Right now, all people need to know is whether something will be available. But soon, properties will have to boast about their features again.

(15:45) – Antrim asks what investors should expect. Bickelhaupt brings up that he invests in LPs often, largely due to timing or the people involved. But he recognizes that investors are just looking for the highest number.

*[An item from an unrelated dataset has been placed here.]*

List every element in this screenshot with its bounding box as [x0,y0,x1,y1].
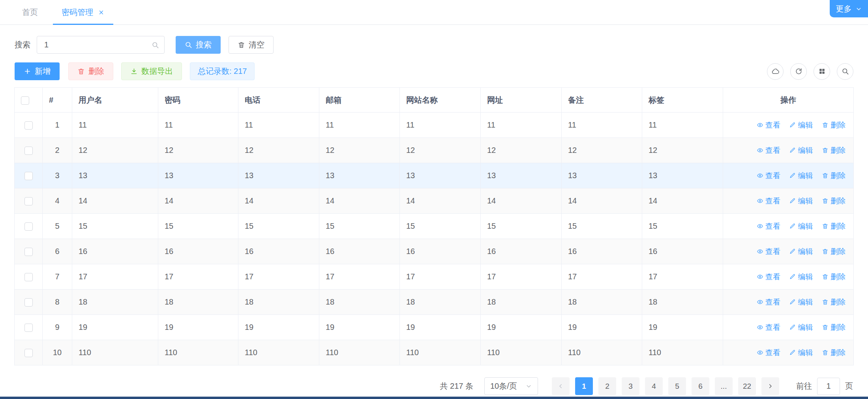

“I tend to lean on the operations,” said Bickelhaupt. “If the syndicator has an in-house management company, sometimes that’s good, sometimes that’s bad. It just depends. But I’m looking at what else they’re managing – who is this group? Again, I will invest in the story not the number. The number is important. That’s what gets your interest. But I think about every deal I’ve invested in that hasn’t gone to plan; it was the biggest number. It was the best-looking business plan. But the ones that were like, ‘Gosh, I think you’re undershooting yourself. I think you could turn 60 units this year, not 30. I think you’re going to get more there because their comps, they’re so much higher.’ When I invest in a story, it goes well. That’s what developers do.”

Reflect on whether everything matches the story you’re telling. The capital stack, the debt, etc.

(20:15) – Invest like you’re broke. That makes you pay attention. 

“I would rather lose my own money than my investors’ money. If you have only so many shekels, it’s so important to you that you get that back. It’s so important that those grow,” said Bickelhaupt. “What happens is you get guys looking at tranches of money saying, ‘That’s not working, that’s not doing anything,’ and again, that works great in the up market. That works good in a steady market. But when something changes, then everybody needs that capital and they want it back, and all of the sudden these questions start coming up again. What happened here, what happened there.”

You have an obligation to grow and give back. Of course, there are things you can’t control, and investors know that. But from an operating standpoint, you maximize value if you operate like you don’t have a lot of capital. 

(22:34) – The operating company has phenomenal data, so you should be looking at it every week. Bickelhaupt says projections 3 years out are much more dependable than those out further than that. Things are unpredictable! You can use data to predict with fair certainty for what’s going to happen in the next several years, but after that, don’t trust it.